Docs needed by DREAMers for RPI status without DACA approval

Based on my understanding of how the legalization process works for other similar visas issued by the US Government, here is a tentative list of documents that you may start to compile, so that when the USCIS starts accepting visa applications, all you need to do is to fill the application.  Remember that if you are a DREAMer with DACA approval in hand the list of documents needed is quite different.

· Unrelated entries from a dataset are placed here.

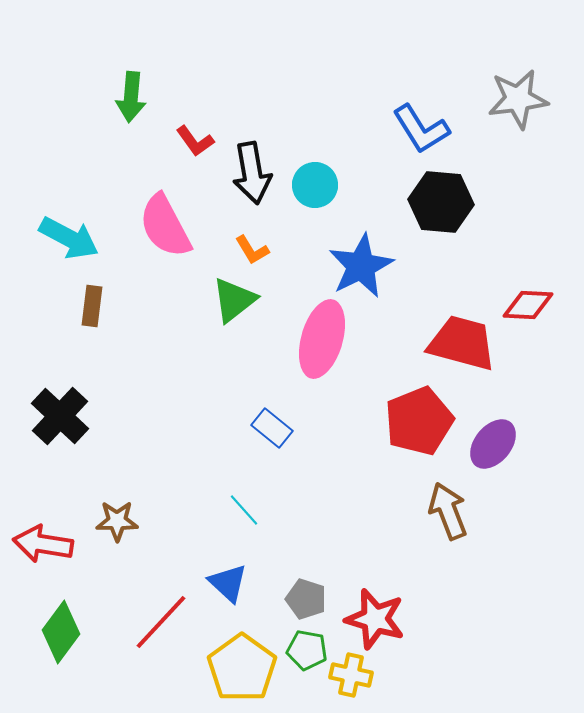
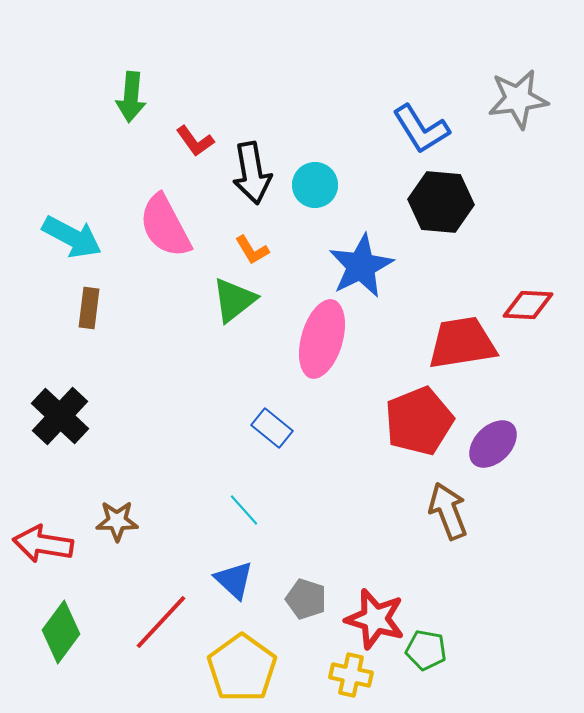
cyan arrow: moved 3 px right, 1 px up
brown rectangle: moved 3 px left, 2 px down
red trapezoid: rotated 24 degrees counterclockwise
purple ellipse: rotated 6 degrees clockwise
blue triangle: moved 6 px right, 3 px up
green pentagon: moved 119 px right
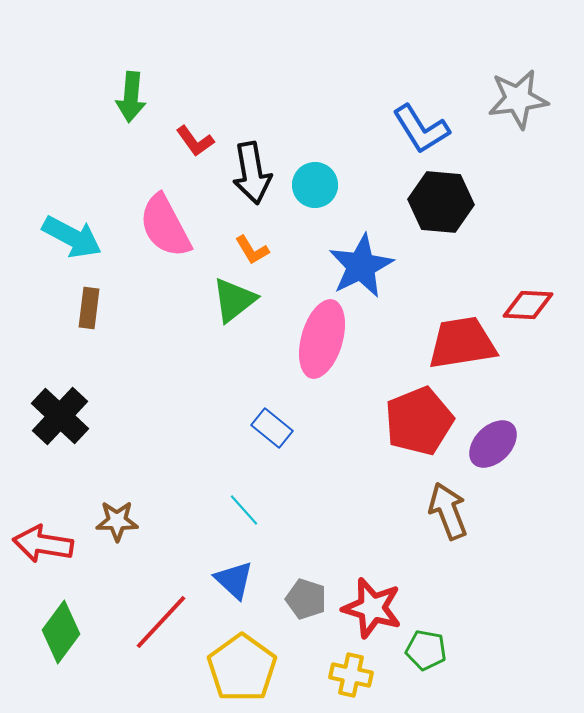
red star: moved 3 px left, 11 px up
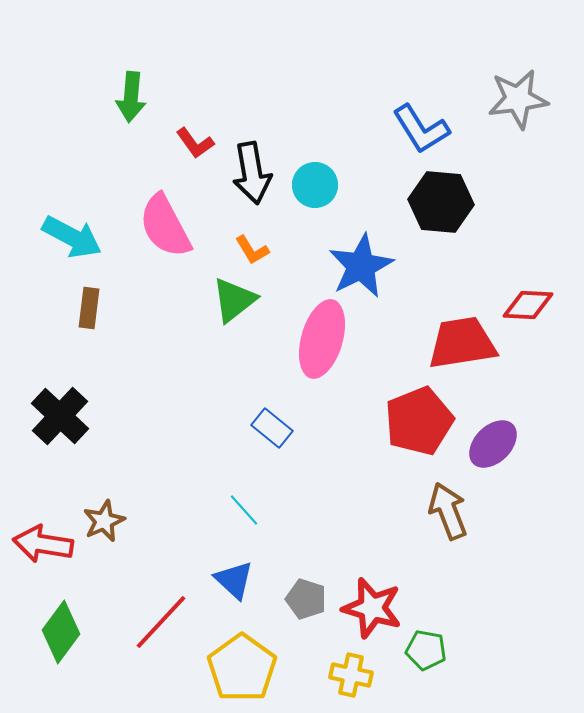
red L-shape: moved 2 px down
brown star: moved 13 px left; rotated 24 degrees counterclockwise
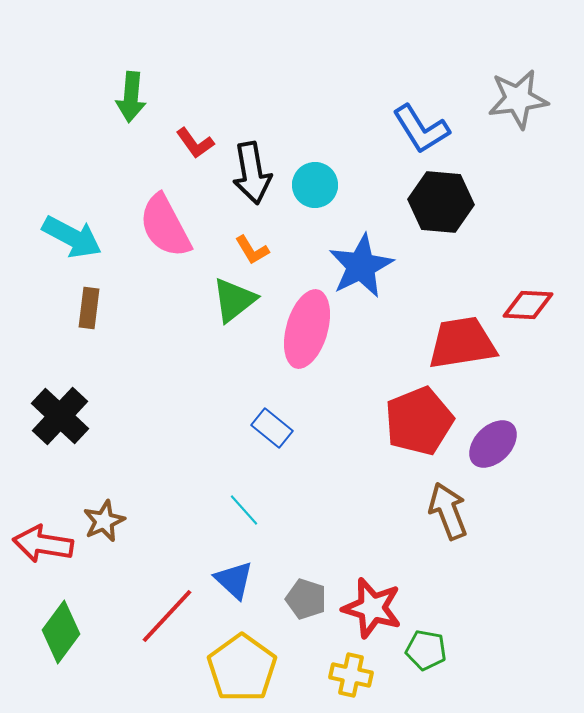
pink ellipse: moved 15 px left, 10 px up
red line: moved 6 px right, 6 px up
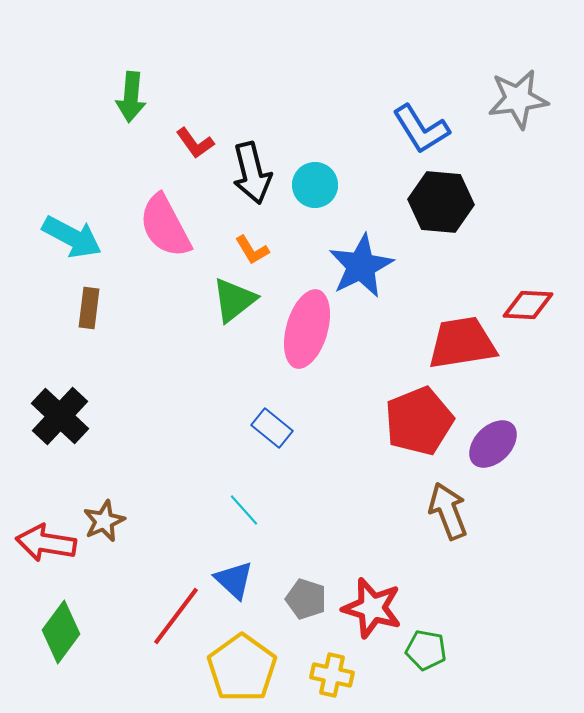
black arrow: rotated 4 degrees counterclockwise
red arrow: moved 3 px right, 1 px up
red line: moved 9 px right; rotated 6 degrees counterclockwise
yellow cross: moved 19 px left
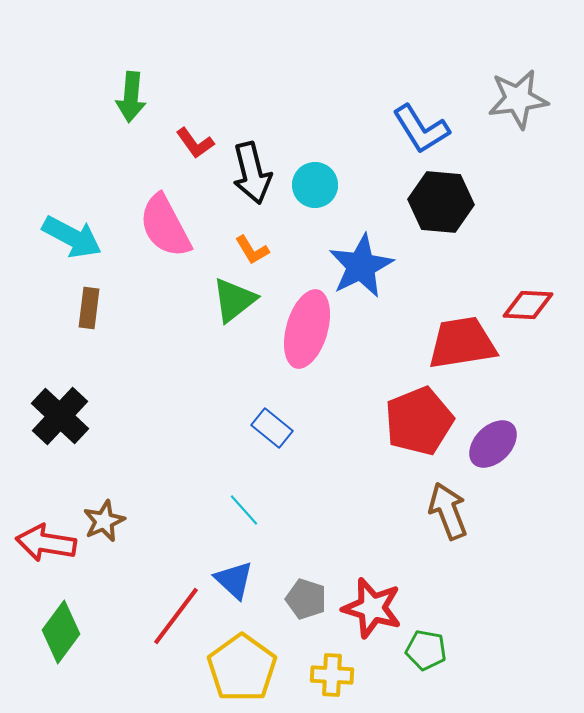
yellow cross: rotated 9 degrees counterclockwise
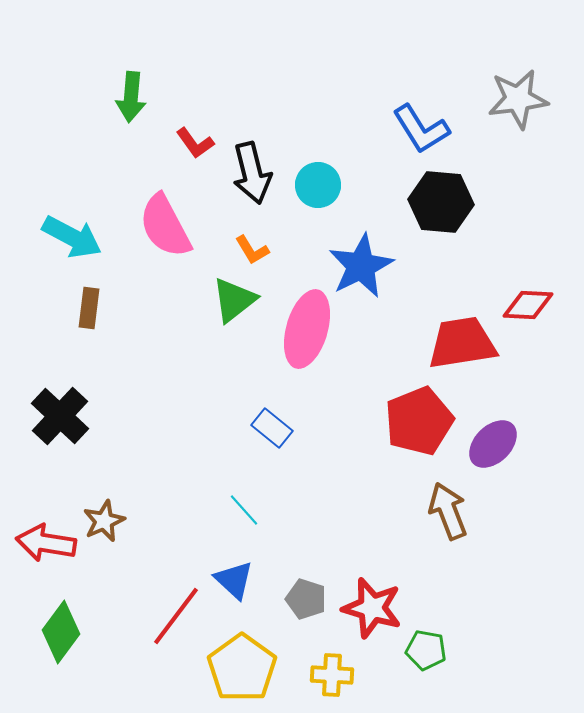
cyan circle: moved 3 px right
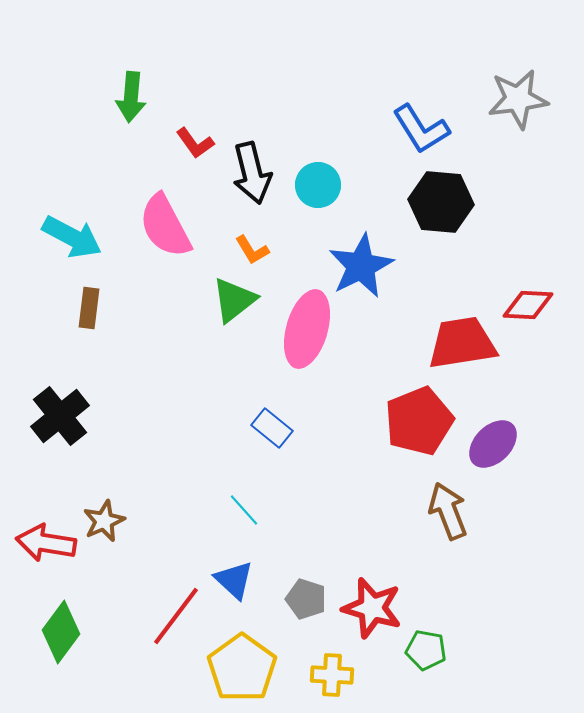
black cross: rotated 8 degrees clockwise
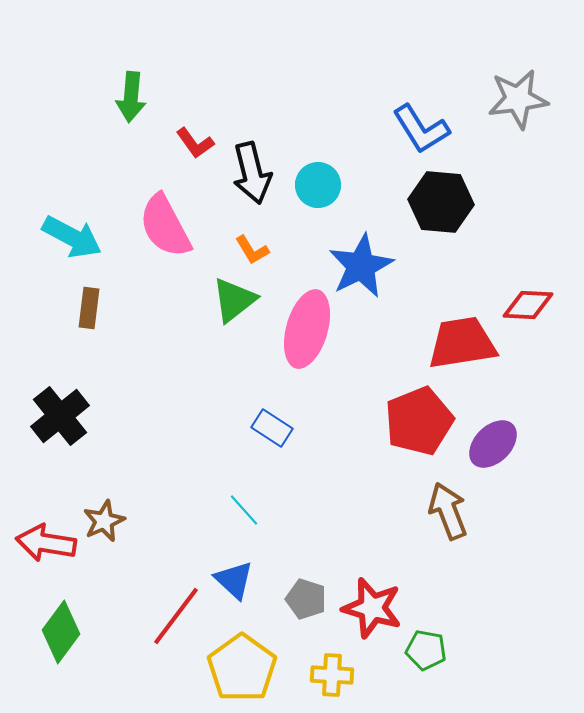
blue rectangle: rotated 6 degrees counterclockwise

  1. Valid passport.  Since many countries have a broken process of serving their own citizens, and there will be a surge of applications (Mexican DREAMers, take note) in coming months, you should apply for one right away.
  2. Birth certificate.  It might also come handy if you cannot get a passport.
  3. If you have had legal troubles, compile the documents related to the court case.  Approach the attorneys involved in the case or the courts you attended to get copies of the documentation.  DO NOT even think you can hide criminal behavior of any kind because having a criminal background is not as bad as trying to hide it.


     
  4. Proof of all the employment that you have had and the amount of wages that you made in each one of them (W-2 forms for each year should suffice).  Apparently, working illegally, that is, without an authorization to work or working with a fraudulent SSN is not considered a crime in the Obama Immigration Reform, and therefore, it is best to come clean, even if you were paid in cash under the table.
  5. Start saving money to pay for legalization.  There is no penalty for minors and DREAMers, you should still save the money in case you have not filed income taxes, because you will need to pay whatever taxes you owe.
  6. If you came to the USA illegally, meaning entry without inspection (EWI), you will need good  documentation that you came prior to December 31, 2011.  It can be in form of school/work records, immunization record, etc.
  7. If you entered the USA legally with a proper visa, that is, you entered after inspection at an airport or border checkpoint, the passport that you used to enter.  It will be great if you still have the I-94 form that you completed before entry, though, there is no reason to worry, if your passport has a clear stamp indicating the date of entry.
  8. Proof of doing your income taxes with the United States IRS whether done with an ITIN or a fake SS#, as long as the tax documents have your real name.
  9. Proof of continuous presence.  It can be documents related to school/college/work/bank/leases, etc. that show that you did not leave the country and have resided here ever since.